Consequently, the decision to take out a loan in euros or Swiss francs is heavily influenced by exchange rate fluctuations. Depending on the time of year and the economic climate, it may sometimes be wiser to opt for a traditional loan rather than a foreign currency loan… It’s up to you to weigh up the pros and cons!
Preparing for life’s uncertainties
When you commit to repaying a loan over several years (especially one in a foreign currency), you need to be prepared for any eventuality. One such eventuality is losing your job in Switzerland. If this were to happen, your previous salary in CHF would be replaced by French severance pay, which is paid in euros.
In such a situation, the borrower is nevertheless still obliged to repay their foreign-currency loan in Swiss francs and therefore bears the full brunt of the exchange-rate risk they were so keen to avoid!
Furthermore, other initiatives, such as transferring a foreign-currency mortgage to another bank, require you to take the new applicable exchange rate into account.
Good to know: It is sometimes possible to combine a loan in euros with one in Swiss francs, i.e. to find a compromise between a traditional loan and a foreign-currency loan.
Credit terms
Types of interest rates
A foreign currency loan may entitle any cross-border worker to an interest-free loan (PTZ).
Although this significantly reduces the costs involved in repaying a mortgage, there are numerous conditions that must be met:
- financing your first property purchase;
- finance a new purchase;
- have a limited budget (depending on the number of people in the household and the geographical location of the property).
Please note: The PTZ can supplement but not replace the main loan.
Therefore, a foreign currency loan can be advantageous provided that the borrower meets the above conditions.
Personal contribution
A French cross-border investor wishing to take out a foreign currency loan may use up to 10% of their personal contribution from the Swiss pension scheme to which they contribute through their employment in Switzerland.
In addition to this distinction, the maximum loan-to-value ratio remains set at one-third (as with a traditional loan in CHF) and is calculated on the same basis, namely:
- the household’s total income (salaries, rental income, any pensions);
- less total expenditure (loans, any pensions);
- minus the estimated monthly payments.
This calculation will enable the bank to assess the customer’s creditworthiness (or borrowing capacity) and decide whether or not to approve their application.
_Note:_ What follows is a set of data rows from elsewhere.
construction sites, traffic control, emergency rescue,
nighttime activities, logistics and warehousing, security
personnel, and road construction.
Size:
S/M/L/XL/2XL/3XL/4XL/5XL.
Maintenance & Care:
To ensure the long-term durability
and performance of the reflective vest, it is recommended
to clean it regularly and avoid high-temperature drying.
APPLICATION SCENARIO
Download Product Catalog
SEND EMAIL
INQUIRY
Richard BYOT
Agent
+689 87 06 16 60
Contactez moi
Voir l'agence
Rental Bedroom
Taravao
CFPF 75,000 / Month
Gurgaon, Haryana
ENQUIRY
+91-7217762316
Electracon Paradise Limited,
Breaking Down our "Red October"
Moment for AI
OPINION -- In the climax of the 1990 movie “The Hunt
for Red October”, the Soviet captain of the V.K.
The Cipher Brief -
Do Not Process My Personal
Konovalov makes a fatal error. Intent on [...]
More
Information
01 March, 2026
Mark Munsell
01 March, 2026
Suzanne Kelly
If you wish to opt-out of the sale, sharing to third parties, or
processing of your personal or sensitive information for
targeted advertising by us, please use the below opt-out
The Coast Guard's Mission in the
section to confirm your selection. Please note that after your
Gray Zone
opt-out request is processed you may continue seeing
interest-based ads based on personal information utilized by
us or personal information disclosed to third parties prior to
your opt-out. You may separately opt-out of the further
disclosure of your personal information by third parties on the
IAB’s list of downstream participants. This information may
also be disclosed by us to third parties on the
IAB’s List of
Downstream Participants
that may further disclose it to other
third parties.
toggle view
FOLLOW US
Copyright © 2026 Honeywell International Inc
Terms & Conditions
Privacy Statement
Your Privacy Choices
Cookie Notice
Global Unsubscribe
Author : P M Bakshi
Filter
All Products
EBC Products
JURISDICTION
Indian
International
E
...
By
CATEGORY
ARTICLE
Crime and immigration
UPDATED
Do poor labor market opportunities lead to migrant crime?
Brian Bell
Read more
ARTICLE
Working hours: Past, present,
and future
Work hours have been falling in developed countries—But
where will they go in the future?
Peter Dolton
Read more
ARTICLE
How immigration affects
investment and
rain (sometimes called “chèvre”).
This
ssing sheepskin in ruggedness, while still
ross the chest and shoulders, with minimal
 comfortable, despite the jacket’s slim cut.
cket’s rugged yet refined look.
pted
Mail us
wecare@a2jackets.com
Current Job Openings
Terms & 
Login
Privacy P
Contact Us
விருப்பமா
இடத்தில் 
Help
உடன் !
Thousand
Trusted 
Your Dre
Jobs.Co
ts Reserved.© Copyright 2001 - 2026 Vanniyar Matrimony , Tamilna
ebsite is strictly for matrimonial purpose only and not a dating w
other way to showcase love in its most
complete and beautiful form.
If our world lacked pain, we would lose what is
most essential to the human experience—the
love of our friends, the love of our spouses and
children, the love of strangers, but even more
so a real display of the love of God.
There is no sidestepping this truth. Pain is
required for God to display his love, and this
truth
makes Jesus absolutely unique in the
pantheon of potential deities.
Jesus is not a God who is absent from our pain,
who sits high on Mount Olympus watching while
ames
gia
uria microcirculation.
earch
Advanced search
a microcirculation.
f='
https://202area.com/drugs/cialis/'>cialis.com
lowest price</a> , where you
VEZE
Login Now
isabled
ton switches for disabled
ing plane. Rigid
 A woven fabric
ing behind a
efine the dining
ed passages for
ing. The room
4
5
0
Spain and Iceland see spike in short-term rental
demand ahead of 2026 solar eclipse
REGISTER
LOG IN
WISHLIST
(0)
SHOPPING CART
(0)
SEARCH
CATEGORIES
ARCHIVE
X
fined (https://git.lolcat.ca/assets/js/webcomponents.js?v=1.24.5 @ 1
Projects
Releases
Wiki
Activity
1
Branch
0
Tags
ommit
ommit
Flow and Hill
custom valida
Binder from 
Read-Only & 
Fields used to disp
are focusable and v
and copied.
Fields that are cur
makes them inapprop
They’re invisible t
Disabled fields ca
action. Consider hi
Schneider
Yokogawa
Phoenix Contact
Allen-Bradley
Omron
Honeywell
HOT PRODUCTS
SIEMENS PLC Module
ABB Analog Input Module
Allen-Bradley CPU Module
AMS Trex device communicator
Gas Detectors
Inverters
Your personal and professional circumstances, the current economic climate, the balance in the EUR/CHF exchange rate, or the project you wish to finance… There are many factors to consider when deciding between a loan in euros and a loan in Swiss francs.
What’s more, keeping an eye on the EUR/CHF exchange rate on a daily basis will enable you to benefit from the best exchange rates when you carry out your transaction.